TASK OBJECTIVE:
Repeat exactly, please, the opening lines of the data below, through and including the line where "Budget 2026: मिडिल" sits.

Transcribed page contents
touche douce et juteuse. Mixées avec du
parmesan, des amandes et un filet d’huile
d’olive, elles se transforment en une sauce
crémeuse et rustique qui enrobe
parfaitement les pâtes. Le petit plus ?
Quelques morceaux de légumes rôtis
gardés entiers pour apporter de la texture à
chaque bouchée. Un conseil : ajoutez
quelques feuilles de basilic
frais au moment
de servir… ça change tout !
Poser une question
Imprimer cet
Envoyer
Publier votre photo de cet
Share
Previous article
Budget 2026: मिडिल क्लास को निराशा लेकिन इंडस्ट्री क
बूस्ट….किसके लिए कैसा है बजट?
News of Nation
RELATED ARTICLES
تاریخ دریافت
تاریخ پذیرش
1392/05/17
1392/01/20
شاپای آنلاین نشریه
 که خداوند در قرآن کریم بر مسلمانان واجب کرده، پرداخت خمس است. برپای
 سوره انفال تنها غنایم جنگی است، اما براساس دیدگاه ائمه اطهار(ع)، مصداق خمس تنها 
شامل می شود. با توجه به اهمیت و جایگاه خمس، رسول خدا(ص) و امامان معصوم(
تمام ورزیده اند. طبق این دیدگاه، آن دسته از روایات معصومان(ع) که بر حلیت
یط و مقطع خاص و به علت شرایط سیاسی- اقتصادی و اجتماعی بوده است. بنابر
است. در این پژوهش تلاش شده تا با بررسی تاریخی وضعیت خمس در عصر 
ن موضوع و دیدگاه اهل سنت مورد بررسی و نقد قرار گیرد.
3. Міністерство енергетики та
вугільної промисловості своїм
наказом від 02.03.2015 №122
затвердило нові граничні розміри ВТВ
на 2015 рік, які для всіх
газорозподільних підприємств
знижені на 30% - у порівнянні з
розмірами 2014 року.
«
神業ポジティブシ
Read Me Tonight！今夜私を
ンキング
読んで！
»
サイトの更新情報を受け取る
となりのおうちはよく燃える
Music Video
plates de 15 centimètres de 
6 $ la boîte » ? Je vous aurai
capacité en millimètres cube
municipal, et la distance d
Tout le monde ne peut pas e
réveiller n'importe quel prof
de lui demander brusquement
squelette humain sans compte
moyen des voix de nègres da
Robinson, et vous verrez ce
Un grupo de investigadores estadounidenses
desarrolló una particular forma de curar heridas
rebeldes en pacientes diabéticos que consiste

SOLUTION TO THIS TASK:
touche douce et juteuse. Mixées avec du
parmesan, des amandes et un filet d’huile
d’olive, elles se transforment en une sauce
crémeuse et rustique qui enrobe
parfaitement les pâtes. Le petit plus ?
Quelques morceaux de légumes rôtis
gardés entiers pour apporter de la texture à
chaque bouchée. Un conseil : ajoutez
quelques feuilles de basilic
frais au moment
de servir… ça change tout !
Poser une question
Imprimer cet
Envoyer
Publier votre photo de cet
Share
Previous article
Budget 2026: मिडिल क्लास को निराशा लेकिन इंडस्ट्री क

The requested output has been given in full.